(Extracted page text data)
-----
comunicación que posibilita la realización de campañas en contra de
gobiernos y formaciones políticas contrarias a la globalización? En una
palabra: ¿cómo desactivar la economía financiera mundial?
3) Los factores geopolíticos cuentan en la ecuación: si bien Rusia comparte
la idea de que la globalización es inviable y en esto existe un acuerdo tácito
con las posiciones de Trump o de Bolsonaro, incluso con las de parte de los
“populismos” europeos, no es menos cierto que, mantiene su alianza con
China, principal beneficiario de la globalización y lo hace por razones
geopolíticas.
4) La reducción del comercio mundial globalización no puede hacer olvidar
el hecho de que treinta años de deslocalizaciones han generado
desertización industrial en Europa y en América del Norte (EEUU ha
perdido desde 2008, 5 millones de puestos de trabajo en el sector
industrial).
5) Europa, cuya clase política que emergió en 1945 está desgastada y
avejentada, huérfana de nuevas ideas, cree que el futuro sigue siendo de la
-----
What to do: Look above for the line with "el hecho de", then copy it and each later line exactly, stopping at the last line of the records.

Reply to the task:
el hecho de que treinta años de deslocalizaciones han generado
desertización industrial en Europa y en América del Norte (EEUU ha
perdido desde 2008, 5 millones de puestos de trabajo en el sector
industrial).
5) Europa, cuya clase política que emergió en 1945 está desgastada y
avejentada, huérfana de nuevas ideas, cree que el futuro sigue siendo de la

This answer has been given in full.